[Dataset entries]
..............................
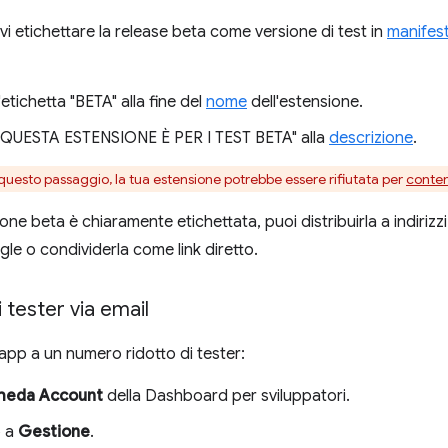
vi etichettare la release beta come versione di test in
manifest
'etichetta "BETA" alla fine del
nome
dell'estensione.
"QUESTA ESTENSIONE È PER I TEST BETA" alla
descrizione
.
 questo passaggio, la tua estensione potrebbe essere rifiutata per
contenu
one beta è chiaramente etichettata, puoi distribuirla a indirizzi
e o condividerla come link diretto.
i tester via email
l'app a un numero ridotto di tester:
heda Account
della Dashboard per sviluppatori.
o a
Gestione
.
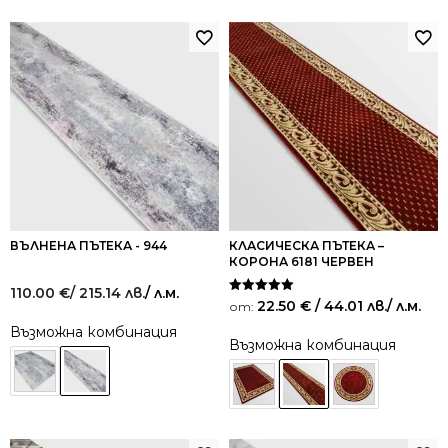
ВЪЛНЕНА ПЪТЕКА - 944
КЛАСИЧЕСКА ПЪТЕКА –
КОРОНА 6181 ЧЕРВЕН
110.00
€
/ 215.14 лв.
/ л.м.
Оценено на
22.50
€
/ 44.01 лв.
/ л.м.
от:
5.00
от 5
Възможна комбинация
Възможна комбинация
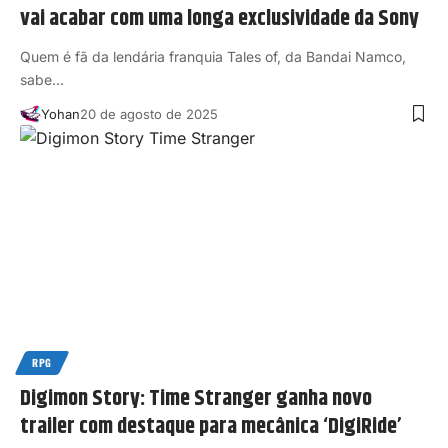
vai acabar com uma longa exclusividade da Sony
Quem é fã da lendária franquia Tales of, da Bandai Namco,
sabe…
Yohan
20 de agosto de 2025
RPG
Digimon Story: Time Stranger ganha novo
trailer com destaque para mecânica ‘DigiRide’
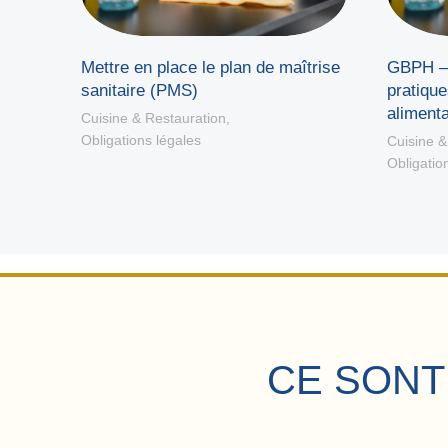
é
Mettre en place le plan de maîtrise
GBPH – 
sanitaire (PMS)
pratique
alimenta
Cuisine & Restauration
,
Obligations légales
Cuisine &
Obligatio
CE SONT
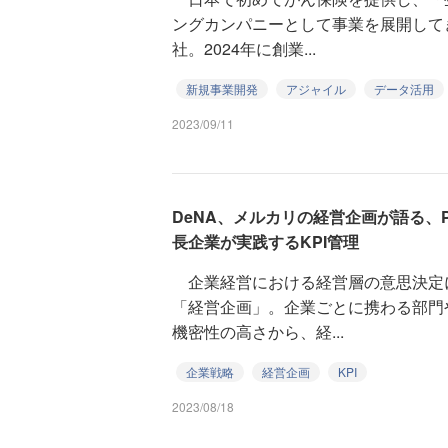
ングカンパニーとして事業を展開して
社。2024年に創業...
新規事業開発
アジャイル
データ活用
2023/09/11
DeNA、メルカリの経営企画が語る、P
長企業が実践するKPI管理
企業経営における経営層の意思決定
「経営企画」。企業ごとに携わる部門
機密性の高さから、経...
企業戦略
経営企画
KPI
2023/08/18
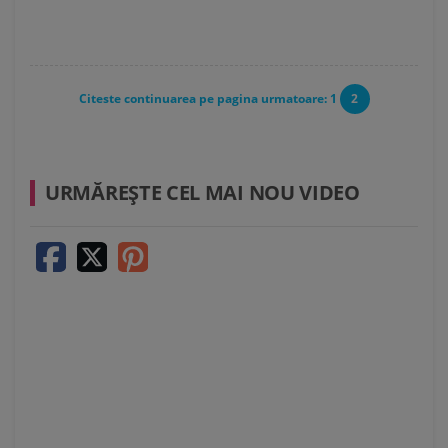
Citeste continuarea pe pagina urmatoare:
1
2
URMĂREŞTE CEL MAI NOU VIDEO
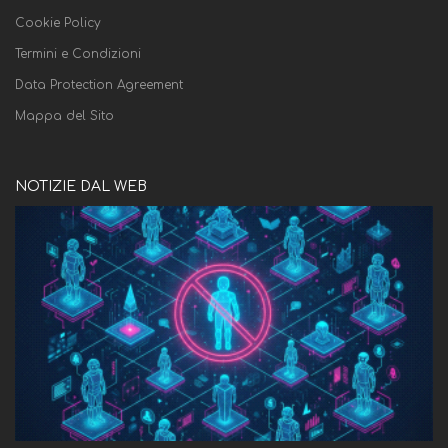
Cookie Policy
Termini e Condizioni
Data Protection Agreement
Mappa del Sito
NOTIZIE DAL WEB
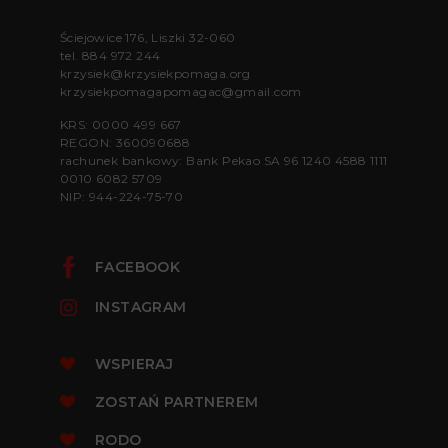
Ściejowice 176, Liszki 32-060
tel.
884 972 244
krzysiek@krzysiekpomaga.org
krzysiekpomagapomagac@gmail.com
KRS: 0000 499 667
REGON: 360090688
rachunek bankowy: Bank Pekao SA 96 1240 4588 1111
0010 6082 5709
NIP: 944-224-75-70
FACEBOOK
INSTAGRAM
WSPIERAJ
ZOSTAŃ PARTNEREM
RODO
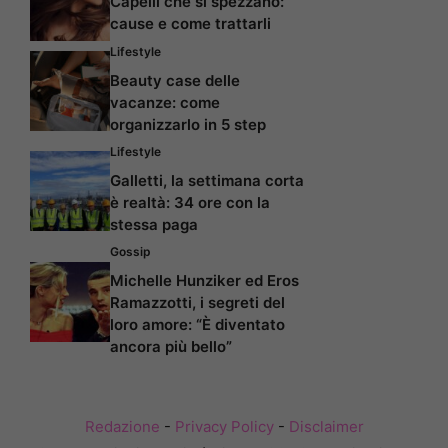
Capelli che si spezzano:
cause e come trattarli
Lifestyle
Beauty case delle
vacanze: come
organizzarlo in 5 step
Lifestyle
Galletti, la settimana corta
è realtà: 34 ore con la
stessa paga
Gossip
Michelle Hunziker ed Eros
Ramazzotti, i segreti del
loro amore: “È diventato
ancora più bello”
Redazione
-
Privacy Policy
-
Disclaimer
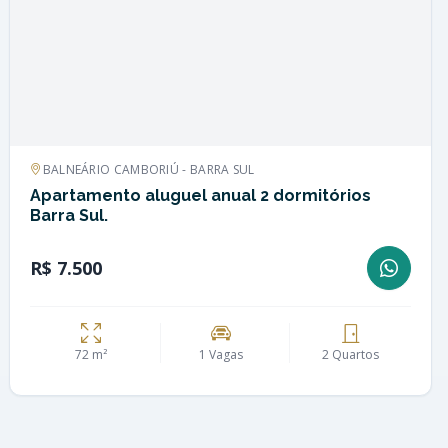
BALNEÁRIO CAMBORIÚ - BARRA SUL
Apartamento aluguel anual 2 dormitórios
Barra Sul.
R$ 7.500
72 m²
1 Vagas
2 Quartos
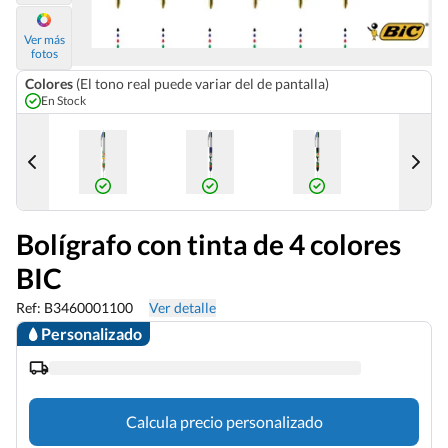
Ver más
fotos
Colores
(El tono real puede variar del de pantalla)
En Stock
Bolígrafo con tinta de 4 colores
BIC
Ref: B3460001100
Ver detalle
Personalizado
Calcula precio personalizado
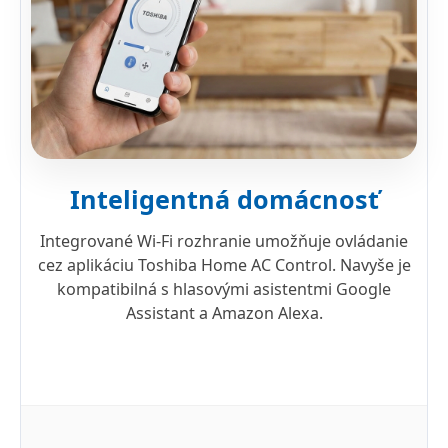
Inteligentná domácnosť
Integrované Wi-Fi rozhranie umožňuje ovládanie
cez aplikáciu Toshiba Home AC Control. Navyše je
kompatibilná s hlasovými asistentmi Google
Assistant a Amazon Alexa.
..............................
PROBLEM TO SOLVE - Set every record down again verbatim, without pictures.

OUTPUT OF THE EXERCISE -
vi etichettare la release beta come versione di test in
manifest
'etichetta "BETA" alla fine del
nome
dell'estensione.
"QUESTA ESTENSIONE È PER I TEST BETA" alla
descrizione
.
 questo passaggio, la tua estensione potrebbe essere rifiutata per
contenu
one beta è chiaramente etichettata, puoi distribuirla a indirizzi
e o condividerla come link diretto.
i tester via email
l'app a un numero ridotto di tester:
heda Account
della Dashboard per sviluppatori.
o a
Gestione
.
ВЪЛНЕНА ПЪТЕКА - 944
КЛАСИЧЕСКА ПЪТЕКА –
КОРОНА 6181 ЧЕРВЕН
110.00
€
/ 215.14 лв.
/ л.м.
Оценено на
22.50
€
/ 44.01 лв.
/ л.м.
от:
5.00
от 5
Възможна комбинация
Възможна комбинация
vai acabar com uma longa exclusividade da Sony
Quem é fã da lendária franquia Tales of, da Bandai Namco,
sabe…
Yohan
20 de agosto de 2025
RPG
Digimon Story: Time Stranger ganha novo
trailer com destaque para mecânica ‘DigiRide’
é
Mettre en place le plan de maîtrise
GBPH – 
sanitaire (PMS)
pratique
alimenta
Cuisine & Restauration
,
Obligations légales
Cuisine &
Obligatio
CE SONT
ングカンパニーとして事業を展開して
社。2024年に創業...
新規事業開発
アジャイル
データ活用
2023/09/11
DeNA、メルカリの経営企画が語る、P
長企業が実践するKPI管理
企業経営における経営層の意思決定
「経営企画」。企業ごとに携わる部門
機密性の高さから、経...
企業戦略
経営企画
KPI
2023/08/18
Citeste continuarea pe pagina urmatoare:
1
2
URMĂREŞTE CEL MAI NOU VIDEO
Cookie Policy
Termini e Condizioni
Data Protection Agreement
Mappa del Sito
NOTIZIE DAL WEB
Ściejowice 176, Liszki 32-060
tel.
884 972 244
krzysiek@krzysiekpomaga.org
krzysiekpomagapomagac@gmail.com
KRS: 0000 499 667
REGON: 360090688
rachunek bankowy: Bank Pekao SA 96 1240 4588 1111
0010 6082 5709
NIP: 944-224-75-70
FACEBOOK
INSTAGRAM
WSPIERAJ
ZOSTAŃ PARTNEREM
RODO
Capelli che si spezzano:
cause e come trattarli
Lifestyle
Beauty case delle
vacanze: come
organizzarlo in 5 step
Lifestyle
Galletti, la settimana corta
è realtà: 34 ore con la
stessa paga
Gossip
Michelle Hunziker ed Eros
Ramazzotti, i segreti del
loro amore: “È diventato
ancora più bello”
Redazione
-
Privacy Policy
-
Disclaimer
BALNEÁRIO CAMBORIÚ - BARRA SUL
Apartamento aluguel anual 2 dormitórios
Barra Sul.
R$ 7.500
72 m²
1 Vagas
2 Quartos
Ver más
fotos
Colores
(El tono real puede variar del de pantalla)
En Stock
Bolígrafo con tinta de 4 colores
BIC
Ref: B3460001100
Ver detalle
Personalizado
Calcula precio personalizado
Inteligentná domácnosť
Integrované Wi-Fi rozhranie umožňuje ovládanie
cez aplikáciu Toshiba Home AC Control. Navyše je
kompatibilná s hlasovými asistentmi Google
Assistant a Amazon Alexa.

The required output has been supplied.